Asked if the research that suggests more women engage in mental health help-seeking behaviors than men paints an accurate picture, Onke says the research is likely flawed in some ways. .
“It’s because of what society says about expected male roles and expected female roles that skew research,” says the therapist who has been practicing for 13 years.
But comparing the demographics of his patients a decade ago to today, there are more men willing to try psychotherapy, Onke says. But they aren’t a part of their lives in the same way that women tend to be.
“I can say with certainty as a black therapist that the majority of clients who come to see me – whether male or female, young or old – say this is precisely what they have been looking for.”
So they would have either experienced other therapists and then said “no, it doesn’t work”, they want a different experience. Or they’ve never been in therapy before, and they think, “The person who would work for me is this black therapist.”
“I find it interesting, however, that the majority of my clients are still women. I notice that fewer men are coming forward saying they want to be part of the therapy journey. I still feel like even now there are fewer men going beyond 10 sessions. Most of them will come in, take a look; less than five sessions later, they’re out, because maybe there’s still that pressure men put on themselves so that “I can figure it out myself”.

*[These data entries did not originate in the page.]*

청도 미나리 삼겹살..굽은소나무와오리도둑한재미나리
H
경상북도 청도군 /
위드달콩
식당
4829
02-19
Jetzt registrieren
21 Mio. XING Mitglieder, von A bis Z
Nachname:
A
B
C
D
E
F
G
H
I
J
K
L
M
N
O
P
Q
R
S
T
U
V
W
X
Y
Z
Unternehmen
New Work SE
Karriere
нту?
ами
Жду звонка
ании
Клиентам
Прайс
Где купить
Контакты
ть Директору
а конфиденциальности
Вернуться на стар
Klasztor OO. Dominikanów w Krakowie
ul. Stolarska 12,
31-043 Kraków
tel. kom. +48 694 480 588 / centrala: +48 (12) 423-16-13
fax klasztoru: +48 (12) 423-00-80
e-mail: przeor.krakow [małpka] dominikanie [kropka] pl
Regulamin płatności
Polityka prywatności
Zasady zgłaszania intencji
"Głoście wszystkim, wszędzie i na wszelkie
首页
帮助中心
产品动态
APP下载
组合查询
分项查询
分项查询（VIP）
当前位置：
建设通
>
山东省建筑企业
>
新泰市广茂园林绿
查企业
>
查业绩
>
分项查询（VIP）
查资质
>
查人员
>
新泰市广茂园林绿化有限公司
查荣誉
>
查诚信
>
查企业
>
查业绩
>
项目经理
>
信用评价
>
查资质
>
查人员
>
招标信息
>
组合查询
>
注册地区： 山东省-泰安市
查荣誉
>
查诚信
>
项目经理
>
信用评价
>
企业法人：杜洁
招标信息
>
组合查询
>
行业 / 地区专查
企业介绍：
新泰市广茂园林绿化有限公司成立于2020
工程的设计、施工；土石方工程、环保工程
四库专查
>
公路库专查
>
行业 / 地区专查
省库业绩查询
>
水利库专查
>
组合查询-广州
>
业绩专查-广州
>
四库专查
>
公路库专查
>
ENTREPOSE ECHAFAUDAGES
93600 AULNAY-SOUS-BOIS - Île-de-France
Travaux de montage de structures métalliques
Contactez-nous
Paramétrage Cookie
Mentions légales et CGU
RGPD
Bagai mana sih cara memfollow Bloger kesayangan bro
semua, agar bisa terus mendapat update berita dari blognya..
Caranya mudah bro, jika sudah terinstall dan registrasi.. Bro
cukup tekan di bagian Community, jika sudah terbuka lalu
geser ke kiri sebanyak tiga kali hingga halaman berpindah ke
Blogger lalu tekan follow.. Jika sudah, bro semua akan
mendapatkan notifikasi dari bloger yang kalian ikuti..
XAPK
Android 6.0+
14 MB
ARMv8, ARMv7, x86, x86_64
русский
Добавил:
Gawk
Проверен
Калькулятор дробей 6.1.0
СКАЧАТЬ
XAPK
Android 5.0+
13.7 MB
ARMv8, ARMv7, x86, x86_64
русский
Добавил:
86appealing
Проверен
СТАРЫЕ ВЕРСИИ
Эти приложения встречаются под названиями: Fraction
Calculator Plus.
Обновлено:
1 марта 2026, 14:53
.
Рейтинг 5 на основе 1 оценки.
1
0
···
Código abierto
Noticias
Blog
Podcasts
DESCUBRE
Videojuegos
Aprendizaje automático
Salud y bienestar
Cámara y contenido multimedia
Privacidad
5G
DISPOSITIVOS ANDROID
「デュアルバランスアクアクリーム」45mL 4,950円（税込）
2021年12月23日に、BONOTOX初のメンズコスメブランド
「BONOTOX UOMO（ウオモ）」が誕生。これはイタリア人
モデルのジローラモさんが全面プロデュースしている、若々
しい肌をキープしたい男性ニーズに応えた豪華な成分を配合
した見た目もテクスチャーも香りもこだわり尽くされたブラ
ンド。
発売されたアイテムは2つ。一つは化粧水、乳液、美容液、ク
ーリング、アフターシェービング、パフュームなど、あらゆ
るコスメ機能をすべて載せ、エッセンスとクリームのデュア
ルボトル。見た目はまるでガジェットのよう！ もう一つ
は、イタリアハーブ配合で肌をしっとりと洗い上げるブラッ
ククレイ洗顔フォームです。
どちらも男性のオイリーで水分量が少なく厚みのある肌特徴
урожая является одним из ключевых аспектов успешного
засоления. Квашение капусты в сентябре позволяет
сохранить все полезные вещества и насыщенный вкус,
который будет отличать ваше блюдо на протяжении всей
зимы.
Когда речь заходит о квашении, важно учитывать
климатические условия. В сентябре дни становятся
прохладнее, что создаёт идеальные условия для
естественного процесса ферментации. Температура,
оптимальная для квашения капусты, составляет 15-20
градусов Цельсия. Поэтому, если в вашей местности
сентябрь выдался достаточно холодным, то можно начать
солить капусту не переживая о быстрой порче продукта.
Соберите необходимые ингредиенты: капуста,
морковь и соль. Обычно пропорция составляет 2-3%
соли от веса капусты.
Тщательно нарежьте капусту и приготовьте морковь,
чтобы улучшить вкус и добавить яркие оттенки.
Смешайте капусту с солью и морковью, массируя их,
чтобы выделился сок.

“So I feel it with myself as a therapist.
“I don’t know if men have become comfortable with building a long-term relationship with a therapist in the same way that I notice with women. Women will make therapy a part of their life in the sense that “my therapist helps me with that. I will keep going back, even if I get 30 sessions.
“So even though there are more men coming, they don’t stay as long as women tend to, because they have this thing, they just want to listen. And then, as soon as you’ve helped them gain some awareness, they want to start facing themselves again.
“They don’t want to say, ‘Okay, you helped me with that, what if you helped me with that – let’s move on because that really helped me.’ And maybe it’s also because of the way society conditions men to handle things.
The patients he has seen beyond 20 sessions tend to be younger – under 30 years old.
“I see in the younger generation of men, more of a willingness to engage in this stuff. And they don’t wait for things to go wrong. They don’t wait for things to fall apart to say, “I need to go to therapy.
“Older men, definitely, they wait until they don’t know what else to do, things have fallen apart and therapy is a last resort.”
The Second Verse by Onke Mazibuko (published by Penguin Random House South Africa) is available at takealot.com for R320.
Are you struggling with your mental health?
You can call SADAG for help for yourself or on behalf of a loved one, colleague or friend. Qualified counselors are there to help and direct you to local counsellors, facilities and support groups.
Call 0800 21 22 23 (8 a.m. to 8 p.m.) or 0800 12 13 14 (8 p.m. to 8 a.m.). You can also send an SMS to 31393.
If you are looking for a medical aid contract therapist near you, visit routetherapy.com.